Folha de S. Paulo


Menosprezar inteligência de eleitores de Trump é um erro, diz pesquisadora

Dominick Reuter/AFP
Homem com placa de
Homem com placa de "Eu sou um deplorável", termo usado por Hillary a respeito dos eleitores de Trump

Hillary Clinton chamou-os de "deploráveis", os partidários dela os menosprezam e a mídia americana —que apoia a democrata quase de forma unânime se esforça para entender sua motivação. Os eleitores de Donald Trump são um fenômeno pouco compreendido e alvo de forte preconceito às vésperas da eleição presidencial no país.

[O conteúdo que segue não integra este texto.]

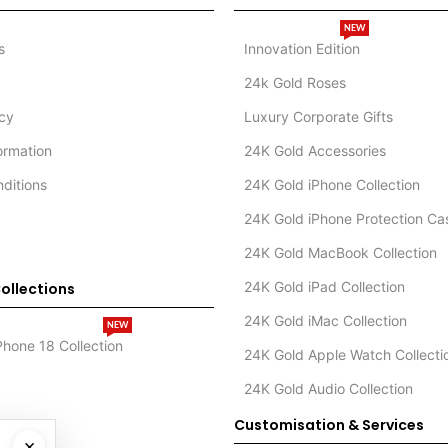
NEW
s
Innovation Edition
24k Gold Roses
icy
Luxury Corporate Gifts
formation
24K Gold Accessories
ditions
24K Gold iPhone Collection
24K Gold iPhone Protection Ca
24K Gold MacBook Collection
24K Gold iPad Collection
ollections
24K Gold iMac Collection
NEW
Phone 18 Collection
24K Gold Apple Watch Collecti
24K Gold Audio Collection
Customisation & Services
×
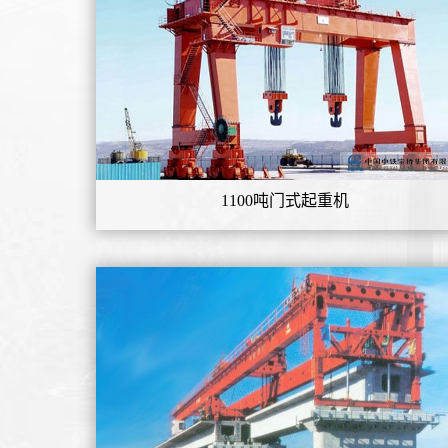
1100吨门式起重机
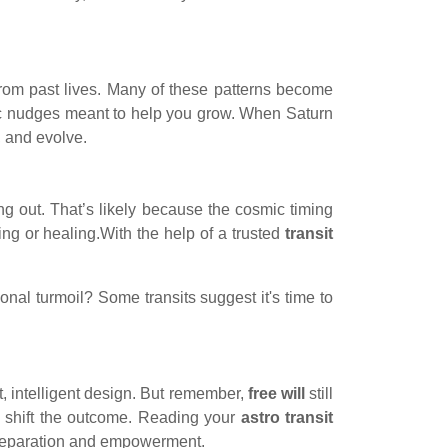
rom past lives. Many of these patterns become
ic nudges meant to help you grow. When Saturn
, and evolve.
ng out. That’s likely because the cosmic timing
ing or healing.With the help of a trusted
transit
nal turmoil? Some transits suggest it's time to
ast, intelligent design. But remember,
free will
still
y shift the outcome. Reading your
astro transit
t preparation and empowerment.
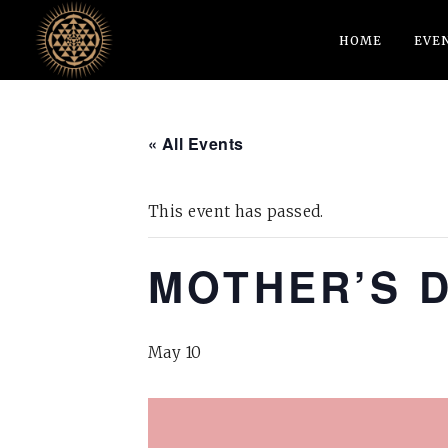
HOME
EVE
« All Events
This event has passed.
MOTHER’S 
May 10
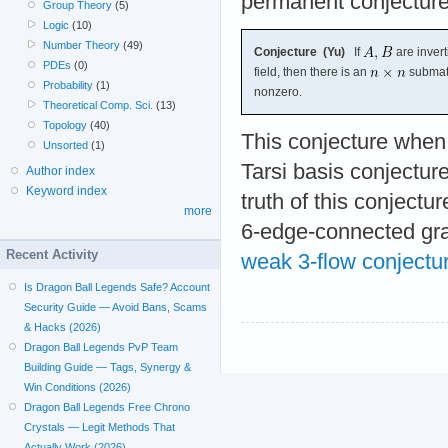
permanent conjecture
Group Theory
(5)
Logic
(10)
Number Theory
(49)
Conjecture (Yu)
If
are invert
PDEs
(0)
field, then there is an
submat
Probability
(1)
nonzero.
Theoretical Comp. Sci.
(13)
Topology
(40)
This conjecture when r
Unsorted
(1)
Tarsi basis conjecture
Author index
Keyword index
truth of this conjectur
more
6-edge-connected gra
Recent Activity
weak 3-flow conjectu
Is Dragon Ball Legends Safe? Account
Security Guide — Avoid Bans, Scams
& Hacks (2026)
Dragon Ball Legends PvP Team
Building Guide — Tags, Synergy &
Win Conditions (2026)
Dragon Ball Legends Free Chrono
Crystals — Legit Methods That
Actually Work (2026)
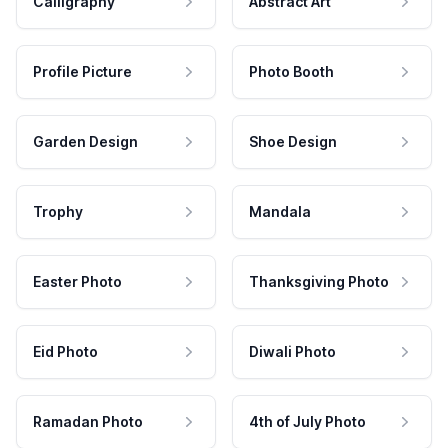
Calligraphy
Abstract Art
Profile Picture
Photo Booth
Garden Design
Shoe Design
Trophy
Mandala
Easter Photo
Thanksgiving Photo
Eid Photo
Diwali Photo
Ramadan Photo
4th of July Photo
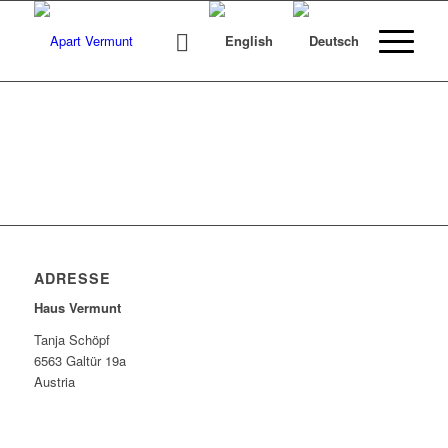
ADRESSE
Haus Vermunt
Tanja Schöpf
6563 Galtür 19a
Austria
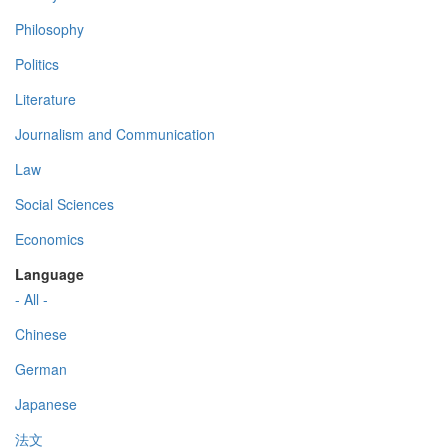
Philosophy
Politics
Literature
Journalism and Communication
Law
Social Sciences
Economics
Language
- All -
Chinese
German
Japanese
法文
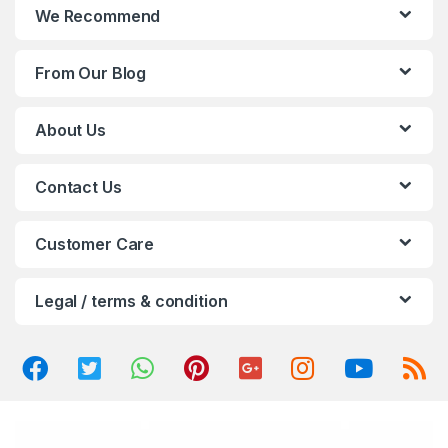
n
We Recommend
d
From Our Blog
s
C
About Us
a
Contact Us
r
o
Customer Care
u
Legal / terms & condition
s
e
l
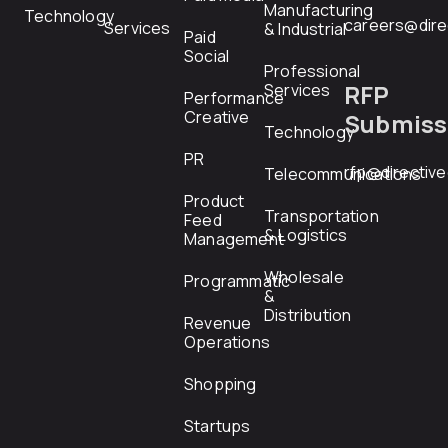
Manufacturing
Technology
careers@dire
Services
& Industrial
Paid
Social
Professional
RFP
Services
Performance
Creative
Submiss
Technology
PR
rfp@directiv
Telecommunications
Product
Transportation
Feed
& Logistics
Management
Wholesale
Programmatic
&
Distribution
Revenue
Operations
Shopping
Startups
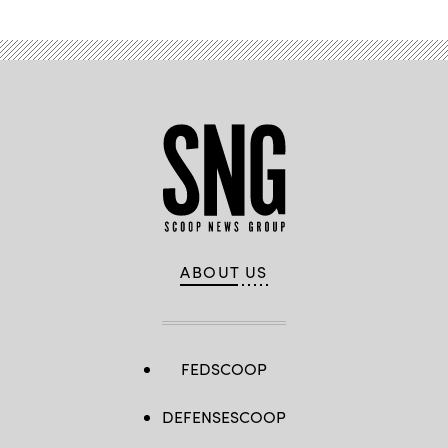
ABOUT US
FEDSCOOP
DEFENSESCOOP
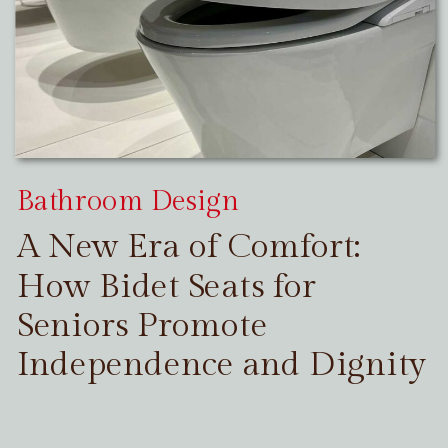
Bathroom Design
A New Era of Comfort:
How Bidet Seats for
Seniors Promote
Independence and Dignity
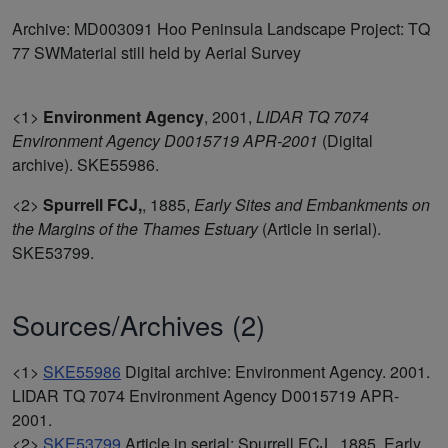
Archive: MD003091 Hoo Peninsula Landscape Project: TQ
77 SWMaterial still held by Aerial Survey
<1>
Environment Agency
,
2001,
LIDAR TQ 7074
Environment Agency D0015719 APR-2001
(Digital
archive). SKE55986.
<2>
Spurrell FCJ,
,
1885,
Early Sites and Embankments on
the Margins of the Thames Estuary
(Article in serial).
SKE53799.
Sources/Archives (2)
<1>
SKE55986
Digital archive: Environment Agency. 2001.
LIDAR TQ 7074 Environment Agency D0015719 APR-
2001.
<2>
SKE53799
Article in serial: Spurrell FCJ,. 1885. Early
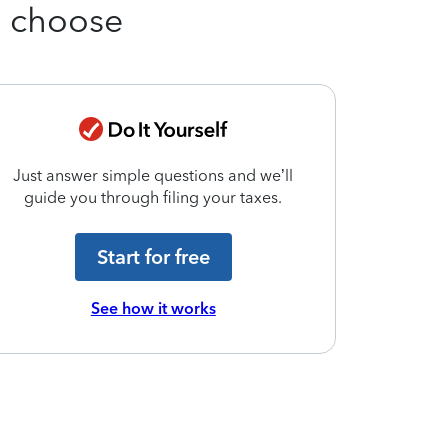
u choose
Just answer simple questions and we’ll
Match with
guide you through filing your taxes.
today to 
Start for free
See how it works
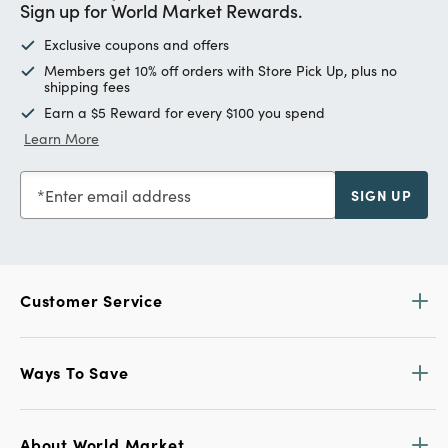
Sign up for World Market Rewards.
Exclusive coupons and offers
Members get 10% off orders with Store Pick Up, plus no
shipping fees
Earn a $5 Reward for every $100 you spend
Learn More
Enter email address
SIGN UP
Customer Service
Ways To Save
About World Market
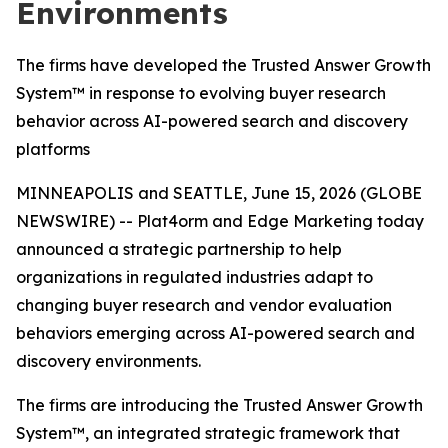
Environments
The firms have developed the Trusted Answer Growth
System™ in response to evolving buyer research
behavior across AI-powered search and discovery
platforms
MINNEAPOLIS and SEATTLE, June 15, 2026 (GLOBE
NEWSWIRE) -- Plat4orm and Edge Marketing today
announced a strategic partnership to help
organizations in regulated industries adapt to
changing buyer research and vendor evaluation
behaviors emerging across AI-powered search and
discovery environments.
The firms are introducing the Trusted Answer Growth
System™, an integrated strategic framework that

Entretanto, não há ingenuidade ou estupidez por trás da decisão desses milhões de americanos, segundo a pesquisadora Sara Gorman, que investigou os processos mentais que levam as pessoas a seguirem um líder carismático como Trump, ou acreditarem em teorias da conspiração. A análise se alinha a seu estudo sobre por que as pessoas ignoram evidências científicas e factuais e se apegam a crenças baseadas em emoção.

"É um erro pensar que quem nega fatos científicos e quem segue líderes carismáticos é ingênuo ou burro", disse, em entrevista à Folha. Segundo ela, esse tipo de decisão tem menos relação com inteligência e está mais ligada a emoções e ao sentimento de impotência e de perda de controle sobre a realidade.

"Ao acreditar em Trump, ou em uma teoria da conspiração, as pessoas recuperam a sensação de poder ao sentir como se tivesse informações que o resto das pessoas não têm", explicou. "Não são facetas de inteligência, e tem a ver com as circunstâncias e as emoções dessas pessoas."

Gorman é especialista em saúde pública e autora de "Denying to the Grave: Why We Ignore the Facts That Will Save Us" [Negando até o túmulo: Por que ignoramos fatos que podem nos salvar], publicado pela Oxford University Press no mês passado.

Apesar de sua pesquisa não se basear oficialmente na atual eleição, ela traça muitos paralelos entre seu estudo e a atual campanha. Isso fica evidente especialmente na personalidade de Trump e na sua postura de alimentar teorias conspiratórias, como a de que há fraudes na eleição, ou de que o aquecimento global não existe.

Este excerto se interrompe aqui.